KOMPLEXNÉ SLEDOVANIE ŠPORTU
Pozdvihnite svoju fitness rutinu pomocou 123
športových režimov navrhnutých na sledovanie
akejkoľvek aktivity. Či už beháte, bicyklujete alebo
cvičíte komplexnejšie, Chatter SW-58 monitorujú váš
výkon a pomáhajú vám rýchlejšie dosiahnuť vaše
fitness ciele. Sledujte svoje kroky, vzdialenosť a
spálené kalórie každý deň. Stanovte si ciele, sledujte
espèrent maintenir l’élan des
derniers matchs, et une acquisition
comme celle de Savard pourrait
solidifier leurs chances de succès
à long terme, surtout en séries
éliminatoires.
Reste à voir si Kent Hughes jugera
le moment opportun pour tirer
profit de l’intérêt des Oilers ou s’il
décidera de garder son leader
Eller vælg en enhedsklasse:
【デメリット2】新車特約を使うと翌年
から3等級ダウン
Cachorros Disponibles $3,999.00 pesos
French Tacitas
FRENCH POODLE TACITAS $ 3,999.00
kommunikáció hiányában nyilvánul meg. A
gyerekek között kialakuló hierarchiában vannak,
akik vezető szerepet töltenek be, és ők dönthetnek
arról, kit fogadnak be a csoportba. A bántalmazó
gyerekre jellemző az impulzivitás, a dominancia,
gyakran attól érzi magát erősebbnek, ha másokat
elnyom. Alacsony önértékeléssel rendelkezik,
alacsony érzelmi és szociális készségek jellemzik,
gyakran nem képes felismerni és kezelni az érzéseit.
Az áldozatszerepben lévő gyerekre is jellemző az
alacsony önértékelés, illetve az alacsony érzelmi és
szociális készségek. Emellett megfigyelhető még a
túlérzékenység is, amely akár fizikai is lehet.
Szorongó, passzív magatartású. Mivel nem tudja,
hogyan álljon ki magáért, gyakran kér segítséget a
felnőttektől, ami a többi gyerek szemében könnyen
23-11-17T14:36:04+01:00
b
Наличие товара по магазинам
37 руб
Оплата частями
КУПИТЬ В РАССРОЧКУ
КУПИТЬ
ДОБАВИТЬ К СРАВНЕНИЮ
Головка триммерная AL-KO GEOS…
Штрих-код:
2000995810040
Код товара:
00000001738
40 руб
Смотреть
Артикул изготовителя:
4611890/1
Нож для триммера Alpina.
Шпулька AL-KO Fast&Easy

###

**Work request:**
Show all lines of the material in which the word "ciele" can be found.

**Problem solution:**
fitness ciele. Sledujte svoje kroky, vzdialenosť a
spálené kalórie každý deň. Stanovte si ciele, sledujte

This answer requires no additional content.